Cracks are usually caused when the hooves are too wet, not dry. A dry hard hoof is better than a wet hoof. Hoof conditioners are ok but a good foot comes from the nutrients, not a hoof conditioner. Feeding a biotin hoof supplement can help a lot.
If the foot was flared before the trim and the farrier didn't correct it I would definitely get a new farrier out.
     
    06-08-2011, 06:49 PM
  #38
Trained
If they were my horses feet two weeks after a trim, I would be horrified. Most of mine can (They generally don't, but can) go up to 12 weeks without getting anything like your pictures show.

I would be educating yourself on proper hoof form/function and how a good trim *should* look, so you can decide for yourself if your farrier is doing the kind of job you want. Not all farriers are created equal!
     
    06-08-2011, 07:21 PM
  #39
Started
It's funny you posted this because i'm having the same issue. My mare has always been at my house(i've had her a year, but i've had my other horse for 13 years) I've been using the same farrier for about 8 years with no problems. In April I moves my OTTB mare to my riding instructors barn to be able to work with her better. My normal farrier doesn't go up that far so I used theirs and now my mares feet are flaring and have surface cracks, they don't look as bad as your horse's tho. I'm half tempted to buy a rasp and have my normal farrier show me how to keep them in shape myself(I have a pretty basic understanding of how to do it as i've always asked lots of questions and had my farrier explain how and why he did something)...If I were you I would give him another chance and see if he improves, but I would probably have him come out sooner then scheduled.
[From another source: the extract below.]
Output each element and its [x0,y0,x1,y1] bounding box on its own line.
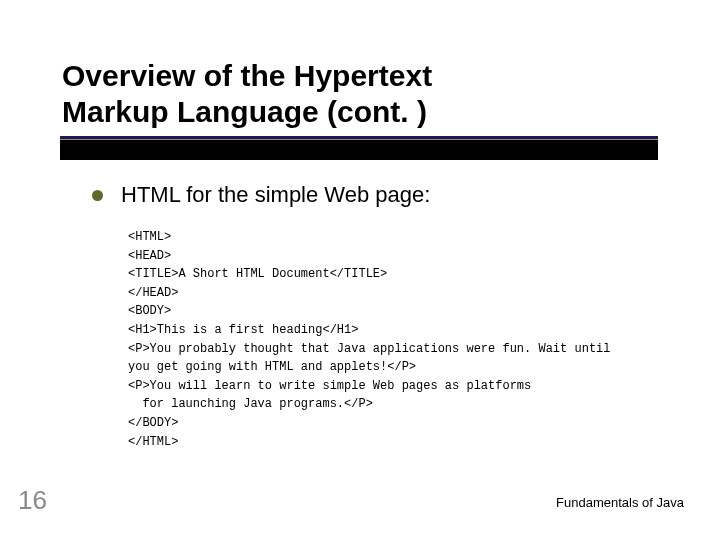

The farrier that did my mare does all the horses at the instructors barn and he does the horses at my neighbors barn and I don't like the way any of their feet look, so i'm not sure that I want to give him another chance, at this point i'm tempted to see how much extra it would cost to get my normal farrier to come up and do her lol
     
    06-09-2011, 03:38 AM
  #40
Trained
I maintain my own horses feet after doing some clinics, and get my trimmer out every 12 weeks or so to do a more aggressive trim and make sure I'm on the right track.

Works really well, and I can nip anything in the bud before it becomes serious.